Essential Learning Objectives:
 Calculate percentages of given quantities.
 Understand percentage increase and decrease.
 Apply percentages to realworld problems.
Key Points

Definition:
 A percentage is a way of expressing a number as a fraction of 100.
 Formula: [ \text{Percentage} = \left( \frac{\text{Part}}{\text{Whole}} \right) \times 100 ]

Calculating Percentages:
 To find what percentage one number is of another, use: [ \text{percentage} = \left( \frac{\text{part}}{\text{whole}} \right) \times 100 ]
 Example: What percentage is 20 of 50?
[ \left( \frac{20}{50} \right) \times 100 = 40\% ]

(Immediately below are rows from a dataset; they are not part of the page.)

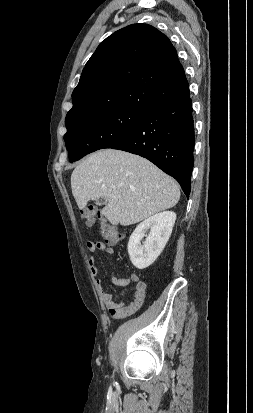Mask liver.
Instances as JSON below:
<instances>
[{
	"label": "liver",
	"instance_id": "liver-1",
	"mask_svg": "<svg viewBox=\"0 0 253 413\" xmlns=\"http://www.w3.org/2000/svg\"><path fill=\"white\" fill-rule=\"evenodd\" d=\"M75 201L84 209L104 198L102 209L112 225L141 222L177 204L180 189L173 178L147 159L129 152L103 149L89 155L72 172Z\"/></svg>",
	"mask_w": 253,
	"mask_h": 413
}]
</instances>
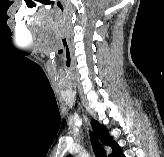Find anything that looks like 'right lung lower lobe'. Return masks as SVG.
Returning a JSON list of instances; mask_svg holds the SVG:
<instances>
[{"label": "right lung lower lobe", "mask_w": 164, "mask_h": 157, "mask_svg": "<svg viewBox=\"0 0 164 157\" xmlns=\"http://www.w3.org/2000/svg\"><path fill=\"white\" fill-rule=\"evenodd\" d=\"M109 157H125L122 150L119 146H117L116 149L113 150L112 154Z\"/></svg>", "instance_id": "right-lung-lower-lobe-1"}]
</instances>
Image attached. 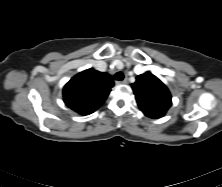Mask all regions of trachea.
I'll use <instances>...</instances> for the list:
<instances>
[{"instance_id": "obj_1", "label": "trachea", "mask_w": 222, "mask_h": 187, "mask_svg": "<svg viewBox=\"0 0 222 187\" xmlns=\"http://www.w3.org/2000/svg\"><path fill=\"white\" fill-rule=\"evenodd\" d=\"M115 80L122 81L124 79V74L122 72H117L114 76Z\"/></svg>"}]
</instances>
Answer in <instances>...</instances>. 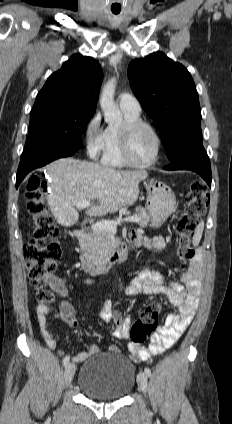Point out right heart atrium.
<instances>
[{
  "label": "right heart atrium",
  "instance_id": "1",
  "mask_svg": "<svg viewBox=\"0 0 232 424\" xmlns=\"http://www.w3.org/2000/svg\"><path fill=\"white\" fill-rule=\"evenodd\" d=\"M84 142L88 155L92 159L98 158L105 146V130L101 129V115L95 113L84 127Z\"/></svg>",
  "mask_w": 232,
  "mask_h": 424
}]
</instances>
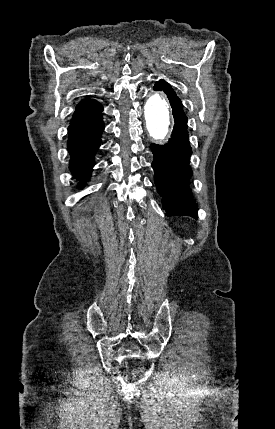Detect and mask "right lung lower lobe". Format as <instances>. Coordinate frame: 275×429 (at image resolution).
<instances>
[{
  "label": "right lung lower lobe",
  "mask_w": 275,
  "mask_h": 429,
  "mask_svg": "<svg viewBox=\"0 0 275 429\" xmlns=\"http://www.w3.org/2000/svg\"><path fill=\"white\" fill-rule=\"evenodd\" d=\"M103 108L85 119L70 123L68 151L71 156L70 170L79 180H88L94 166V155L101 144L104 130Z\"/></svg>",
  "instance_id": "right-lung-lower-lobe-1"
}]
</instances>
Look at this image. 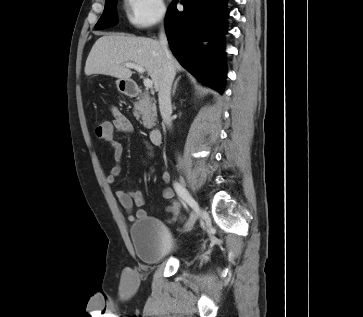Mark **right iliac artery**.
<instances>
[{
	"instance_id": "obj_1",
	"label": "right iliac artery",
	"mask_w": 363,
	"mask_h": 317,
	"mask_svg": "<svg viewBox=\"0 0 363 317\" xmlns=\"http://www.w3.org/2000/svg\"><path fill=\"white\" fill-rule=\"evenodd\" d=\"M174 189L183 201H185L195 211L197 210L196 201L189 195L188 191L180 183L175 182Z\"/></svg>"
}]
</instances>
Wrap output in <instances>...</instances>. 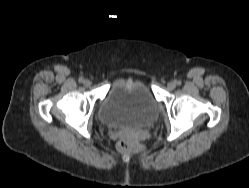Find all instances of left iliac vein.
<instances>
[{
	"instance_id": "1",
	"label": "left iliac vein",
	"mask_w": 249,
	"mask_h": 188,
	"mask_svg": "<svg viewBox=\"0 0 249 188\" xmlns=\"http://www.w3.org/2000/svg\"><path fill=\"white\" fill-rule=\"evenodd\" d=\"M167 87H168V89L173 90V89L175 88V83L169 82V83L167 84Z\"/></svg>"
}]
</instances>
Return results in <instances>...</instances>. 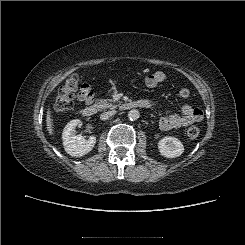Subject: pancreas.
Here are the masks:
<instances>
[{
	"instance_id": "pancreas-1",
	"label": "pancreas",
	"mask_w": 245,
	"mask_h": 245,
	"mask_svg": "<svg viewBox=\"0 0 245 245\" xmlns=\"http://www.w3.org/2000/svg\"><path fill=\"white\" fill-rule=\"evenodd\" d=\"M95 106L99 109V110H105V109H116L118 105H114L113 104V100L111 99H100L96 101Z\"/></svg>"
}]
</instances>
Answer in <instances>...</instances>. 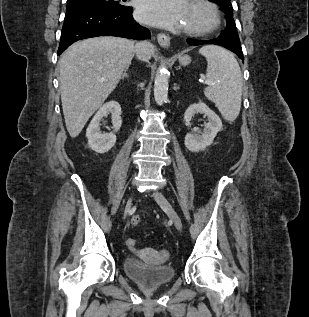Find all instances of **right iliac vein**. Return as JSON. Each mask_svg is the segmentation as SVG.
I'll return each instance as SVG.
<instances>
[{"label": "right iliac vein", "instance_id": "right-iliac-vein-1", "mask_svg": "<svg viewBox=\"0 0 309 317\" xmlns=\"http://www.w3.org/2000/svg\"><path fill=\"white\" fill-rule=\"evenodd\" d=\"M132 206V197H130L126 203V206H125V212H124V219L126 218L130 208Z\"/></svg>", "mask_w": 309, "mask_h": 317}]
</instances>
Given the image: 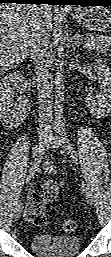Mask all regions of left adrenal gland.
Segmentation results:
<instances>
[{
    "instance_id": "left-adrenal-gland-1",
    "label": "left adrenal gland",
    "mask_w": 111,
    "mask_h": 257,
    "mask_svg": "<svg viewBox=\"0 0 111 257\" xmlns=\"http://www.w3.org/2000/svg\"><path fill=\"white\" fill-rule=\"evenodd\" d=\"M80 34L79 33H76L72 38L71 40L73 41L72 43V48L75 50L76 47H79L80 45H83V47L85 48L86 45L84 44V42L80 39Z\"/></svg>"
}]
</instances>
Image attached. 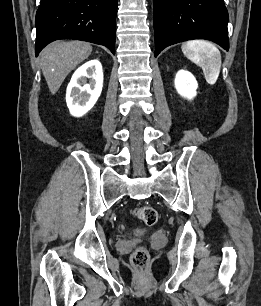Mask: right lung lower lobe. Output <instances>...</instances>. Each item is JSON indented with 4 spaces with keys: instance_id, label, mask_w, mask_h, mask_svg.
<instances>
[{
    "instance_id": "98d812e1",
    "label": "right lung lower lobe",
    "mask_w": 261,
    "mask_h": 306,
    "mask_svg": "<svg viewBox=\"0 0 261 306\" xmlns=\"http://www.w3.org/2000/svg\"><path fill=\"white\" fill-rule=\"evenodd\" d=\"M117 0H41L36 13L35 54L59 39L104 45L115 53Z\"/></svg>"
}]
</instances>
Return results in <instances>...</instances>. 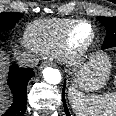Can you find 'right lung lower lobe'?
<instances>
[{"label": "right lung lower lobe", "mask_w": 116, "mask_h": 116, "mask_svg": "<svg viewBox=\"0 0 116 116\" xmlns=\"http://www.w3.org/2000/svg\"><path fill=\"white\" fill-rule=\"evenodd\" d=\"M33 76L32 68H19L18 65L10 66L8 85L13 94V103L2 116H23L25 114L27 84Z\"/></svg>", "instance_id": "right-lung-lower-lobe-1"}]
</instances>
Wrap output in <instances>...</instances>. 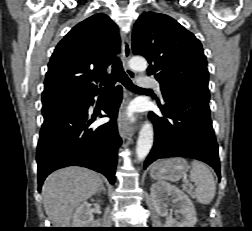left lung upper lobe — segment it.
Returning a JSON list of instances; mask_svg holds the SVG:
<instances>
[{
  "label": "left lung upper lobe",
  "instance_id": "1",
  "mask_svg": "<svg viewBox=\"0 0 252 231\" xmlns=\"http://www.w3.org/2000/svg\"><path fill=\"white\" fill-rule=\"evenodd\" d=\"M133 53L144 56L163 96L181 87L209 92L207 60L200 41L173 18L143 13L134 26Z\"/></svg>",
  "mask_w": 252,
  "mask_h": 231
}]
</instances>
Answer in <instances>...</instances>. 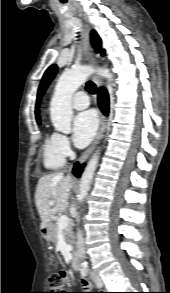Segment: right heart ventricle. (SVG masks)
Here are the masks:
<instances>
[{
    "label": "right heart ventricle",
    "instance_id": "e07e8e85",
    "mask_svg": "<svg viewBox=\"0 0 170 293\" xmlns=\"http://www.w3.org/2000/svg\"><path fill=\"white\" fill-rule=\"evenodd\" d=\"M43 163L50 171L58 170L65 163V157L56 146V133H47L42 146Z\"/></svg>",
    "mask_w": 170,
    "mask_h": 293
}]
</instances>
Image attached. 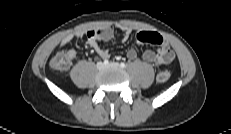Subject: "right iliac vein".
Returning a JSON list of instances; mask_svg holds the SVG:
<instances>
[{"label":"right iliac vein","mask_w":231,"mask_h":134,"mask_svg":"<svg viewBox=\"0 0 231 134\" xmlns=\"http://www.w3.org/2000/svg\"><path fill=\"white\" fill-rule=\"evenodd\" d=\"M96 67H97L98 70H102V69H104L105 66H104V64L102 62H98Z\"/></svg>","instance_id":"obj_1"}]
</instances>
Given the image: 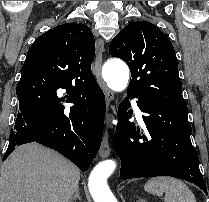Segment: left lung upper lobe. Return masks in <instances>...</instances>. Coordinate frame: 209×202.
I'll use <instances>...</instances> for the list:
<instances>
[{
  "label": "left lung upper lobe",
  "mask_w": 209,
  "mask_h": 202,
  "mask_svg": "<svg viewBox=\"0 0 209 202\" xmlns=\"http://www.w3.org/2000/svg\"><path fill=\"white\" fill-rule=\"evenodd\" d=\"M109 53L124 60L130 68L132 79L127 93L187 107L174 48L157 26L147 21L128 24L111 41Z\"/></svg>",
  "instance_id": "1"
}]
</instances>
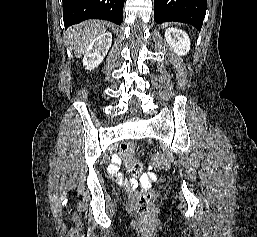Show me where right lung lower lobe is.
Segmentation results:
<instances>
[{"label": "right lung lower lobe", "instance_id": "right-lung-lower-lobe-1", "mask_svg": "<svg viewBox=\"0 0 257 237\" xmlns=\"http://www.w3.org/2000/svg\"><path fill=\"white\" fill-rule=\"evenodd\" d=\"M124 0H63L64 25L69 27L87 19H103L120 25Z\"/></svg>", "mask_w": 257, "mask_h": 237}]
</instances>
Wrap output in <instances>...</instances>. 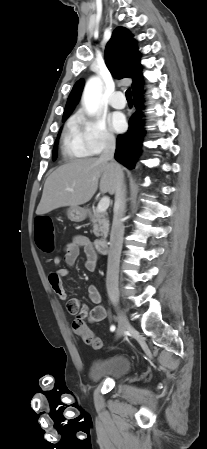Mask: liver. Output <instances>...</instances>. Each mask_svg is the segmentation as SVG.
I'll return each mask as SVG.
<instances>
[{"label": "liver", "instance_id": "liver-1", "mask_svg": "<svg viewBox=\"0 0 207 449\" xmlns=\"http://www.w3.org/2000/svg\"><path fill=\"white\" fill-rule=\"evenodd\" d=\"M98 184L102 193L114 194L117 188V167L100 158L78 159L61 165L47 178L36 214L43 215L59 207L85 204L97 191Z\"/></svg>", "mask_w": 207, "mask_h": 449}]
</instances>
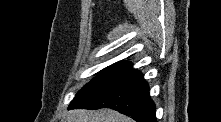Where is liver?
<instances>
[{
    "label": "liver",
    "instance_id": "6515ba94",
    "mask_svg": "<svg viewBox=\"0 0 221 122\" xmlns=\"http://www.w3.org/2000/svg\"><path fill=\"white\" fill-rule=\"evenodd\" d=\"M65 122H133V120L123 114L111 109L101 110H71Z\"/></svg>",
    "mask_w": 221,
    "mask_h": 122
}]
</instances>
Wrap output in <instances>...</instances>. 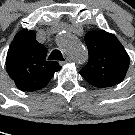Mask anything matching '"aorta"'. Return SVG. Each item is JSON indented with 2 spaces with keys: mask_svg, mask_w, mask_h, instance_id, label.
Masks as SVG:
<instances>
[{
  "mask_svg": "<svg viewBox=\"0 0 135 135\" xmlns=\"http://www.w3.org/2000/svg\"><path fill=\"white\" fill-rule=\"evenodd\" d=\"M61 49L77 63H84L88 58L86 48L70 33H61L57 38Z\"/></svg>",
  "mask_w": 135,
  "mask_h": 135,
  "instance_id": "762f6f07",
  "label": "aorta"
}]
</instances>
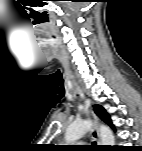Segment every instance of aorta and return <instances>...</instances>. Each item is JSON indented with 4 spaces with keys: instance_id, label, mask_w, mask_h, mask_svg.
<instances>
[{
    "instance_id": "762f6f07",
    "label": "aorta",
    "mask_w": 142,
    "mask_h": 151,
    "mask_svg": "<svg viewBox=\"0 0 142 151\" xmlns=\"http://www.w3.org/2000/svg\"><path fill=\"white\" fill-rule=\"evenodd\" d=\"M93 126L91 120L75 121L70 124L65 132V141L67 143H73L82 138ZM99 134L101 139V145L115 146V137L113 132L108 126L100 125Z\"/></svg>"
}]
</instances>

Percentage Increase and Decrease:
 Increase: [ \text{Percentage Increase} = \left( \frac{\text{New Value – Original Value}}{\text{Original Value}} \right) \times 100 ]
 Decrease: [ \text{Percentage Decrease} = \left( \frac{\text{Original Value – New Value}}{\text{Original Value}} \right) \times 100 ]

Percentage of a Quantity:
 Finding a specific percentage of a quantity: [ \text{Result} = \left( \frac{\text{Percentage}}{100} \right) \times \text{Quantity} ]
 Example: What is 25% of 200?
[ \left( \frac{25}{100} \right) \times 200 = 50 ]
RealWorld Applications

Discounts: If a jacket costs R200 and there is a 15% discount, the discount amount is:
[ \text{Discount Amount} = \left( \frac{15}{100} \right) \times 200 = R30 ]
[ \text{Sale Price} = 200 – 30 = R170 ] 
Interest Rates: If you invest R1000 at an annual interest rate of 5%, the interest earned in one year is:
[ \text{Interest} = \left( \frac{5}{100} \right) \times 1000 = R50 ]
Common Misconceptions and Errors
 Misunderstanding the Base: Confusing the part and whole in percentage calculations.
 Solution: Always identify which number is the part and which is the whole.
 Percentage Over 100: Assuming percentages cannot exceed 100.
 Note: Percentages over 100 are possible, indicating that the part is greater than the whole.
Practice and Review
Basic Practice Questions
 What is 10% of 250?
 A shirt worth R450 is on sale for 20% off. What is the new price?
Advanced Practice Questions
 If the population of a town increases by 12% to 5600, what was the original population?
 Solution: [ \text{Original Population} = \frac{5600}{1 + \frac{12}{100}} = 5000 ]
 A car depreciates by 15% each year. If its current value is R200,000, what was its value one year ago?
 Solution: [ \text{Original Value} = \frac{200,000}{1 – \frac{15}{100}} = 235,294.12 ]
Examination Tips
 Keywords: Look for terms like “increase,” “discount,” “off,” and “rate.”
 Time Management: Allocate more time for complex percentage problems involving multiple steps.
Connections and Extensions
 Understanding percentages can help in other subjects such as economics, business studies, and health sciences.
 Explore how percentages relate to fractions and decimals for a broader comprehension.
Summary and Quick Review
 Percentages express ratios out of 100.
 Calculate percentages using part/whole formulas.
 Apply percentage calculations to increases, decreases, and finding parts of quantities.
 Avoid common errors by understanding part/whole contexts.
Additional Resources
 Khan Academy: Offers video tutorials on percentage calculations.
 YouTube Channels: Look for channels dedicated to math tutorials, such as “Math Antics.”
 Educational Websites: Websites like BBC Bitesize and IXL provide interactive percentage problems.
By grasping these basic skills, students can confidently approach a wide range of mathematical problems and practical situations involving percentages【4:10†source】【4:12†source】【4:17†source】【4:19†source】.